Die HONSWERKSTATT ist an der Halskestraße geplant anstelle von drei abrissreifen Häusern, eine Bildungsreinrichtung für Menschen vom Honsberg, aus Remscheid und dem Bergischen Städtedreieck. Kernstück soll eine Lehr- und Lernwerkstatt (Tool-Lab) werden, die Kindern und Jugendlichen Zugang zu Handwerk und Technik ermöglicht. Auch eine offene Nachbarschaftswerkstatt, ein interkultureller Begegnungsort und ein Stadtteilgarten am Lobacher Hang werden dazu gehören. Anfang Januar wurde ein Architekturwettbewerb zur Planung der neuen HONSWERKSTATT mit jungen, innovativen Büros auf den Weg gebracht. Im März sollen die Planungsergebnisse vorliegen, und im September 2022 soll, auf Grundlage der genaueren architektonischen Planung und einer Kostenschätzung, der Antrag auf Städtebauförderung für die HONSWERKSTATT und den Stadtteilgarten gestellt werden. Baubeginn für die Werkstatt ist dann voraussichtlich zum Jahresbeginn 2024. Die HONSWERKSTATT wird rund 1,74 Mio. Euro kosten, das Anlegen des Stadtteilgartens rund 150.000 Euro. Beide Teilprojekte sollen über die Städtebaufördermittel finanziert werden, um die sich die Stadt Remscheid kümmern will. Damit kommt das Projekt HONSWERK über fünf Jahre hinweg auf ein Gesamtinvestitionsvolumen von rund 10,7 Millionen Euro. 

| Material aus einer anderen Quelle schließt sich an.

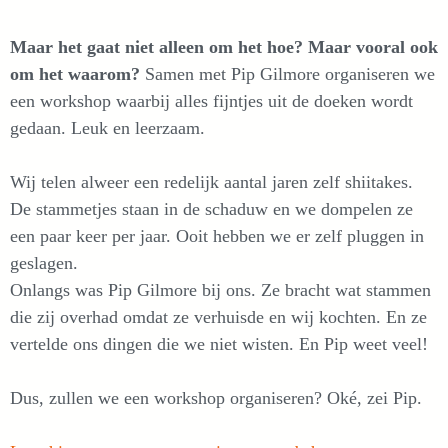
Maar het gaat niet alleen om het hoe? Maar vooral ook
om het waarom?
Samen met Pip Gilmore organiseren we
een workshop waarbij alles fijntjes uit de doeken wordt
gedaan. Leuk en leerzaam.
Wij telen alweer een redelijk aantal jaren zelf shiitakes.
De stammetjes staan in de schaduw en we dompelen ze
een paar keer per jaar. Ooit hebben we er zelf pluggen in
geslagen.
Onlangs was Pip Gilmore bij ons. Ze bracht wat stammen
die zij overhad omdat ze verhuisde en wij kochten. En ze
vertelde ons dingen die we niet wisten. En Pip weet veel!
Dus, zullen we een workshop organiseren? Oké, zei Pip.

Beseitigung der Flutschäden erfordert 6,1 Millionen €

Für Aufwendungen zur Beseitigung der Flutschäden bei der Unwetterkatastrophe vom 14./15. Juli 2021 hat die Stadt Remscheid vom Land NBRW eine Soforthilfe in Höhe von einer Million Euro erhalten. Dafür hat die Verwaltung im Etat 2022 ein Sonderbudget eingerichtet zur Wiederherstellung bereits vorhandener Infrastruktur.  Allerdings hat das Hochwasserereignis weitaus höhere Schäden angerichtet. Zitat aus der Beschlussvorlage zur Ratssitzung am 3. März: „Einige Schäden konnten bereits beseitigt werden. Andere Schäden konnten bislang nur provisorisch beseitigt oder gesichert werden, um schnellstmöglich die Belange der Verkehrssicherungspflicht zu erfüllen. Diese Provisorien müssen noch durch zuverlässige Dauerlösungen ersetzt werden. Notwendige Planungen für die größeren Maßnahmen sind zum größten Teil schon angelaufen. Insgesamt wurden in einer ersten Schätzung ein Gesamtschaden in Höhe von ca. 6,1 Millionen € an Infrastruktureinrichtungen der Stadt Remscheid und der TBR identifiziert. Hiervon entfallen ca. 300.000 € auf Aufwendungen der Reinigung, Entsorgung, Sicherungsmaßnahmen und provisorische Behelfsmaßnahmen. 5.8 Millionen € entfallen auf Wiederherstellungskosten an Wegen, Brücken, Verrohrungen und Anlagen der Stadtentwässerung. Maßnahmen zur Wiederherstellung von Ufermauern wurden teilweise vom Wupperverband in den dortigen Wiederaufbauplan aufgenommen. (…) Die Landesregierung NRW hat zur finanziellen Förderung der Beseitigung von Schäden sowie zum Wiederaufbau anlässlich der Starkregen- und Hochwasserkatastrophe im Juli 2021 die „Förderrichtlinie Wiederaufbau NRW“ erlassen. Demnach ist eine Förderung von Maßnahmen „zur Beseitigung von unmittelbaren Schäden sowie Maßnahmen zur Wiederherstellung der geschädigten Infrastruktureinrichtungen“ von bis zu 100 Prozent … möglich.“

Der hierfür erforderliche Wiederaufbauplan, den das Land verlangt, werde derzeit zusammengestellt. „Die Einzelheiten zum Ablauf und den konkreten bereitzustellenden Unterlagen stehen noch nicht endgültig fest“, so die Verwaltung. „Leider werden die nicht unerheblichen Personalkosten der Stadt Remscheid und der TBR, die bei der ersten Beseitigung der Flutschäden … entstandenen sind, vom Land NRW nicht erstattet.“ Der fertige Wiederaufbauplan soll dem Rat der Stadt im April 2022 vorgelegt werden. Die Arbeiten an dem Plan gestalten sich nach Angaben der Verwaltung „schwierig, da diese zusätzlich zu den ohnehin laufenden Arbeiten durchgeführt werden müssen“. Auch sei es derzeit problematisch, Gutachter für weitere Untersuchungen zu finden, da diese wegen der Flutkatastrophe stark ausgelastet seien.